§ **Try it**
Please give back, word for word, only the lines starting at the one containing "Merthyr Town FC" and ending at the one containing "League North and" within the material below.

§ **Records for this task**
[Start of Attachment]

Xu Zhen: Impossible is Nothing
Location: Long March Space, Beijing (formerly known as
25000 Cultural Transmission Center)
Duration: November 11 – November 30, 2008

[End of Attachment]
[Start of Attachment]

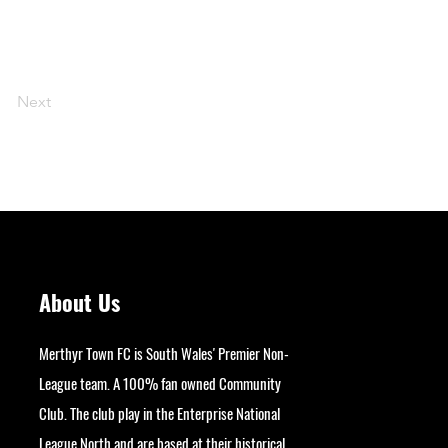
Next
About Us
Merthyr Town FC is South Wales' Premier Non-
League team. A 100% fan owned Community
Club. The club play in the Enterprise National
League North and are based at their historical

[End of Attachment]

§ **Result of this exercise**
Merthyr Town FC is South Wales' Premier Non-
League team. A 100% fan owned Community
Club. The club play in the Enterprise National
League North and are based at their historical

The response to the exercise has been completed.